| PROVIDED RECORDS |
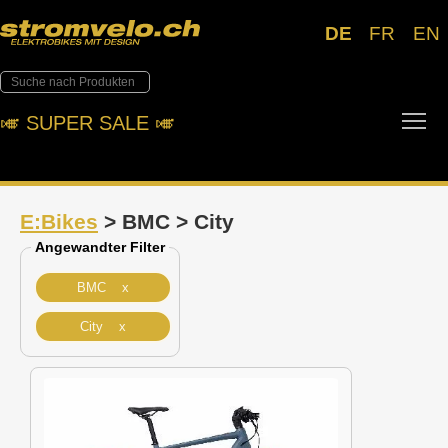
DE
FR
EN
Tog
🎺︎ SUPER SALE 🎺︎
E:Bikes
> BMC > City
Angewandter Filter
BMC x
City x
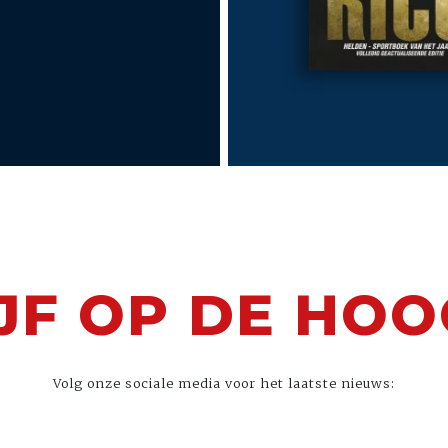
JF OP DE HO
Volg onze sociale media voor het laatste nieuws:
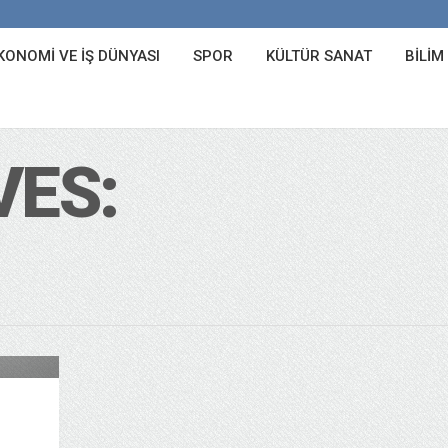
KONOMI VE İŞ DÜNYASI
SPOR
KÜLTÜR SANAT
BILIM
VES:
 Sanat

...

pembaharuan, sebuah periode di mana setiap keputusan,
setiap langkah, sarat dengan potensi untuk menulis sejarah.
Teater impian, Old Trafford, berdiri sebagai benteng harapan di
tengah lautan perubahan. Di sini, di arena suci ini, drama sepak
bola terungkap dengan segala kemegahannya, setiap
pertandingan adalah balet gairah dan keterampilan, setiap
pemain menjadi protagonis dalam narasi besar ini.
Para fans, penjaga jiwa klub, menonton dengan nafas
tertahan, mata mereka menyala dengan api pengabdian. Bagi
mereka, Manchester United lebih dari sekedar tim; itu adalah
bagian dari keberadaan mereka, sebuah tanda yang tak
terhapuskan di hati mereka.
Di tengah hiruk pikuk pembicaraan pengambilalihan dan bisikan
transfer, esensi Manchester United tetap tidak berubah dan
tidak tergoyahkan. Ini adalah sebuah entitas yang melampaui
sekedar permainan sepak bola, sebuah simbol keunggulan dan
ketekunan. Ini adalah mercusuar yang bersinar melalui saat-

| THE PROBLEM |
Filter the records, keeping only lines that contain "tengah", and show those lines.

| EXERCISE OUTPUT |
tengah lautan perubahan. Di sini, di arena suci ini, drama sepak
Di tengah hiruk pikuk pembicaraan pengambilalihan dan bisikan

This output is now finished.